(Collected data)
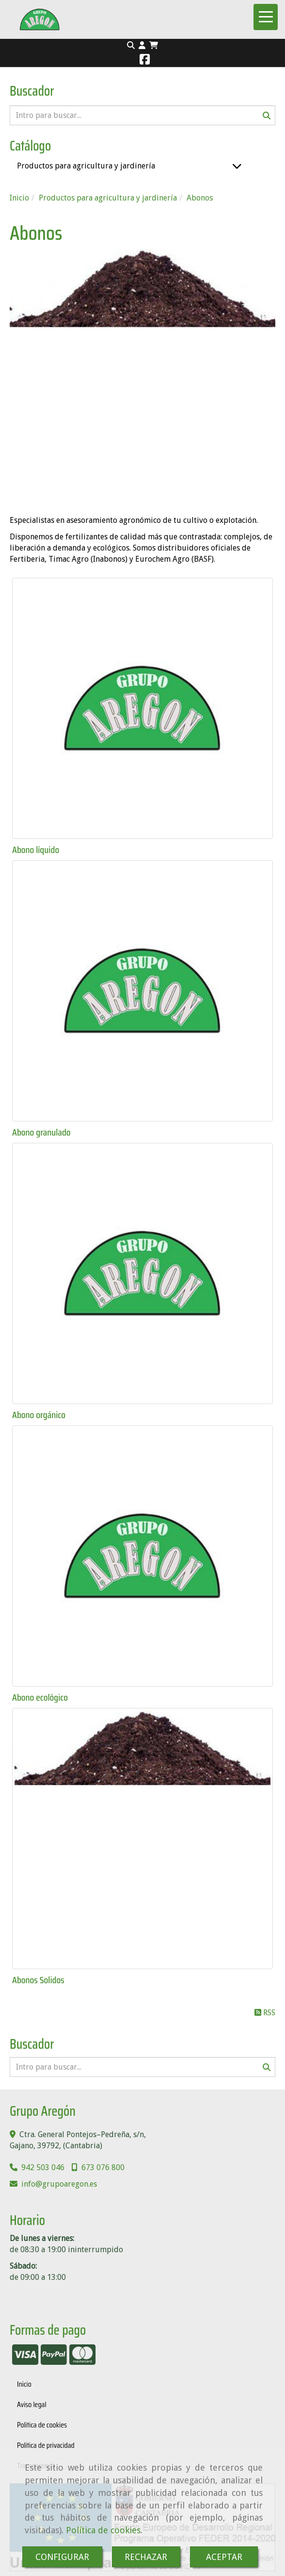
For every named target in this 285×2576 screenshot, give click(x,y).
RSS (264, 2012)
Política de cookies (103, 2530)
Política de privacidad (46, 2445)
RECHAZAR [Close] (146, 2557)
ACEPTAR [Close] (224, 2557)
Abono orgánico (38, 1414)
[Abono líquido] (142, 708)
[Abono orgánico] (142, 1273)
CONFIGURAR (62, 2557)
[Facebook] (145, 61)
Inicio (24, 2384)
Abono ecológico (40, 1697)
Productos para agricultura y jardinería (86, 165)
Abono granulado (41, 1132)
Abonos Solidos (38, 1980)
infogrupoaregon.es (59, 2184)
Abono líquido (35, 849)
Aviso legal (32, 2404)
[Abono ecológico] (142, 1556)
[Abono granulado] (142, 990)
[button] (142, 45)
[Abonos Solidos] (142, 1838)
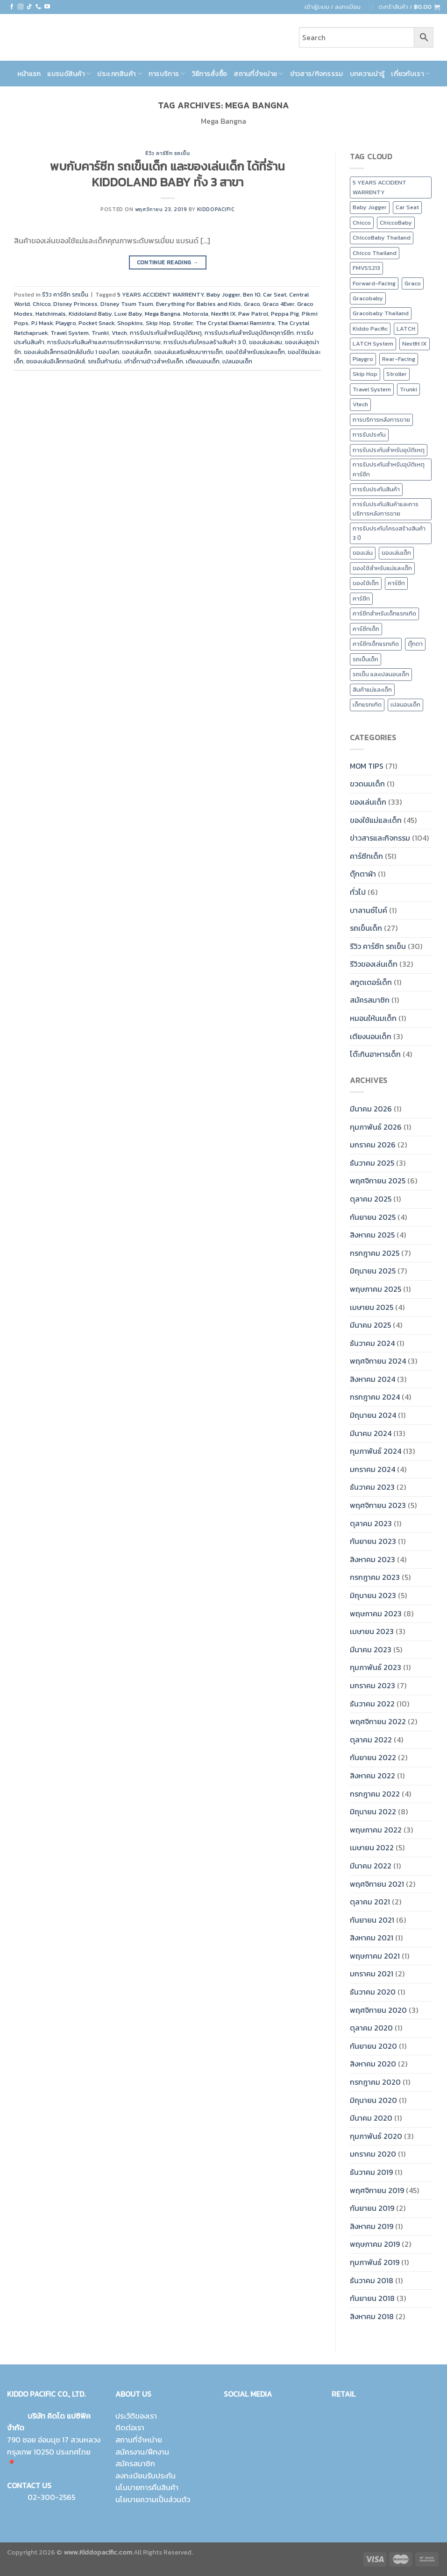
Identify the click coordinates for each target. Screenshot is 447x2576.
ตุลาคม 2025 (370, 1198)
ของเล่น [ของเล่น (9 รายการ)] (363, 552)
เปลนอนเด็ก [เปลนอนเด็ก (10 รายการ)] (405, 704)
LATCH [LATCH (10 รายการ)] (406, 328)
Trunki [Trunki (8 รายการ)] (408, 389)
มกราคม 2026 (373, 1144)
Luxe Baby (128, 313)
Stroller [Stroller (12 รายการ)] (396, 373)
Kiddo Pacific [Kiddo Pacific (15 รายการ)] (370, 328)
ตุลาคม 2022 (371, 1739)
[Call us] (38, 7)
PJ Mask (42, 322)
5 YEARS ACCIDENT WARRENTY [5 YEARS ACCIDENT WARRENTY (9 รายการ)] (379, 187)
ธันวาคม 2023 (372, 1487)
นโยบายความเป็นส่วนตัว (152, 2499)
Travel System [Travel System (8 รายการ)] (372, 389)
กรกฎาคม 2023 (375, 1577)
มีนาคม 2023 (370, 1649)
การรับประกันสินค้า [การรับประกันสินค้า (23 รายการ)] (376, 489)
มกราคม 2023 (372, 1685)
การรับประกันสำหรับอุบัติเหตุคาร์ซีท (249, 332)
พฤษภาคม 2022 (376, 1829)
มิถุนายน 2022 (373, 1811)
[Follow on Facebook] (11, 7)
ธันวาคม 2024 (372, 1343)
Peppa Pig (285, 313)
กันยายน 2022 (373, 1757)
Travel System (69, 332)
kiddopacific (216, 209)
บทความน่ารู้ (367, 74)
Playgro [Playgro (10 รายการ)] (363, 358)
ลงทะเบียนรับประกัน (145, 2475)
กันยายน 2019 (372, 2208)
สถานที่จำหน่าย (258, 74)
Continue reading (168, 262)
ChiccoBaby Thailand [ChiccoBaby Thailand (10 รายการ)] (382, 237)
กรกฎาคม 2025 (374, 1253)
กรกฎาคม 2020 (375, 2082)
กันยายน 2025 (373, 1217)
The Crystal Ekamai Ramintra (235, 322)
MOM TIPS (366, 765)
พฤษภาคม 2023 (376, 1613)
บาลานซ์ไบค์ (368, 910)
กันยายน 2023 (373, 1541)
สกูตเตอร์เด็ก (371, 982)
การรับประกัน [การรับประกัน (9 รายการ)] (369, 434)
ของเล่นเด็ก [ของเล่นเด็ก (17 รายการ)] (396, 552)
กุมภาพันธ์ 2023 (375, 1667)
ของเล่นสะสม (265, 342)
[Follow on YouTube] (47, 7)
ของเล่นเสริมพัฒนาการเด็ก (188, 351)
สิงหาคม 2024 (372, 1379)
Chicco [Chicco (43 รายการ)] (362, 222)
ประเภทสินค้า (119, 74)
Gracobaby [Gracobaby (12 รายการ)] (368, 298)
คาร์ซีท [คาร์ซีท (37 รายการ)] (361, 598)
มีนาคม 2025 (370, 1324)
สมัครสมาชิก (370, 999)
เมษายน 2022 (372, 1847)
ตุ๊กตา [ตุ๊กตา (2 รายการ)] (415, 643)
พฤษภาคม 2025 (375, 1289)
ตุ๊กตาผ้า (363, 873)
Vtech (119, 332)
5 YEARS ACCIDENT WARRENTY (160, 294)
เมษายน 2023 (372, 1631)
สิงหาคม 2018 (372, 2316)
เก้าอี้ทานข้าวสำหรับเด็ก (153, 361)
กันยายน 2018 (372, 2298)
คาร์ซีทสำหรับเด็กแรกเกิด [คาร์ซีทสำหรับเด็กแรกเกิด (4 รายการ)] (384, 613)
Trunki (100, 332)
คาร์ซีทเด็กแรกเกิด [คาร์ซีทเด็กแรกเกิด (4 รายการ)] (376, 643)
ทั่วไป (358, 892)
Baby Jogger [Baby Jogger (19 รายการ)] (370, 207)
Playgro (66, 322)
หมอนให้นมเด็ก (373, 1018)
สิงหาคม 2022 (372, 1775)
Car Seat (274, 294)
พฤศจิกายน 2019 (377, 2190)
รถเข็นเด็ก (366, 928)
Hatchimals (50, 313)
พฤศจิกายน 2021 (377, 1884)
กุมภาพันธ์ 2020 (376, 2136)
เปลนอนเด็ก (237, 361)
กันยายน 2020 (373, 2046)
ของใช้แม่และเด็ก (376, 820)
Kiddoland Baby (90, 313)
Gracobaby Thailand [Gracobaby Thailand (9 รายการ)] (381, 313)
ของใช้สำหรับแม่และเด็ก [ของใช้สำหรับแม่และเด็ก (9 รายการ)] (382, 568)
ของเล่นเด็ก (136, 351)
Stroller (183, 322)
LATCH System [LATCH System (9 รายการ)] (373, 343)
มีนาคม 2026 (371, 1108)
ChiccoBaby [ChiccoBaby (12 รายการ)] (396, 222)
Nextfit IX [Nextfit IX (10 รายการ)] (414, 343)
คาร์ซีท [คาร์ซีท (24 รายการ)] (396, 583)
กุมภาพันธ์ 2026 (376, 1126)
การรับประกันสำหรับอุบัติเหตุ (166, 332)
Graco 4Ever (278, 303)
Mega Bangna (162, 313)
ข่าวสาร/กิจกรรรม (316, 74)
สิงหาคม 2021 (371, 1937)
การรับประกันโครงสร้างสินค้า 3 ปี (204, 342)
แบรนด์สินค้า (69, 74)
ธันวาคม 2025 (372, 1162)
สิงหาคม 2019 (371, 2226)
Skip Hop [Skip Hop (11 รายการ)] (365, 373)
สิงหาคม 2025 (372, 1234)
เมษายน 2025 (371, 1307)
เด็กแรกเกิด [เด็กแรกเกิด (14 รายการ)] (367, 704)
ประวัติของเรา (136, 2415)
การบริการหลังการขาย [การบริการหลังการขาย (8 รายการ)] (381, 419)
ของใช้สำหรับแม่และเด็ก (255, 351)
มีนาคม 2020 (371, 2117)
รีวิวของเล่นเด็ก (373, 964)
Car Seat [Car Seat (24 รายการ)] (407, 207)
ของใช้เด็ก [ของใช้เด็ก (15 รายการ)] (366, 583)
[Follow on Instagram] (20, 7)
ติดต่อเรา (129, 2427)
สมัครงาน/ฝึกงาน (142, 2451)
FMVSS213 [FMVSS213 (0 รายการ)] (366, 267)
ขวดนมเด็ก (367, 783)
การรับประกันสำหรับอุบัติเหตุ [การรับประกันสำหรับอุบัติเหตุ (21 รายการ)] (389, 450)
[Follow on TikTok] (29, 7)
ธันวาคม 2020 (373, 1991)
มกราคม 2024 (372, 1469)
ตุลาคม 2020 (371, 2027)
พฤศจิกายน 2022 (378, 1721)
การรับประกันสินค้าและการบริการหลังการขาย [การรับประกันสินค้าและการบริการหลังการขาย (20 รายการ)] (386, 509)
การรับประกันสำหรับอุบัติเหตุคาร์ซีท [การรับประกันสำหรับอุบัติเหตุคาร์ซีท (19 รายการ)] (389, 469)
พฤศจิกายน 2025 (377, 1180)
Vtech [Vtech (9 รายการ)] (360, 404)
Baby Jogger (223, 294)
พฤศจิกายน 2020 (378, 2010)
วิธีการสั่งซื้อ (209, 74)
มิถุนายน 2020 (373, 2100)
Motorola (195, 313)
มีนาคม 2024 (370, 1433)
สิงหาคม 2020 (373, 2063)
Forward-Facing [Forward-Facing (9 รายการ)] (374, 283)
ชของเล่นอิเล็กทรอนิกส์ (55, 361)
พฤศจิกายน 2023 (378, 1505)
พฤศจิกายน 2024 (378, 1360)
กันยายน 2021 (372, 1919)
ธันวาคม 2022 (372, 1703)
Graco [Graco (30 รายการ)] (412, 283)
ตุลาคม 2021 (370, 1901)
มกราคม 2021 (371, 1973)
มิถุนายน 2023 (373, 1595)
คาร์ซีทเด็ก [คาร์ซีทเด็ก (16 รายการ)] (366, 628)
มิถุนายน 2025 (373, 1270)
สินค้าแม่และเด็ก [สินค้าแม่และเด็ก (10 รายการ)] (372, 689)
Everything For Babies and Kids (198, 303)
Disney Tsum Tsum (126, 303)
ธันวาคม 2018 (371, 2280)
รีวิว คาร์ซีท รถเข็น (167, 153)
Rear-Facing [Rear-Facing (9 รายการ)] (398, 358)
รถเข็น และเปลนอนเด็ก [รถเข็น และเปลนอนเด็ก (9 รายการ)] (381, 674)
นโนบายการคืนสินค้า (146, 2487)
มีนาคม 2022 (370, 1865)
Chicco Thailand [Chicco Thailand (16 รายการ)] (375, 252)
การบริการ (167, 74)
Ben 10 (251, 294)
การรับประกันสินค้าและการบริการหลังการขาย (104, 342)
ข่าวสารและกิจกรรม (380, 837)
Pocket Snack (96, 322)
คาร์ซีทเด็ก (366, 856)
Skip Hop (158, 322)
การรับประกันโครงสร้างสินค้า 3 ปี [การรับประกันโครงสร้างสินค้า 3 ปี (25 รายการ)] (389, 533)
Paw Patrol (253, 313)
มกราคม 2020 (373, 2153)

- TASK:
Gather all lines with the string "Thailand" from the data.

- SOLVED EXERCISE:
ChiccoBaby Thailand [ChiccoBaby Thailand (10 รายการ)] (382, 237)
Gracobaby Thailand [Gracobaby Thailand (9 รายการ)] (381, 313)
Chicco Thailand [Chicco Thailand (16 รายการ)] (375, 252)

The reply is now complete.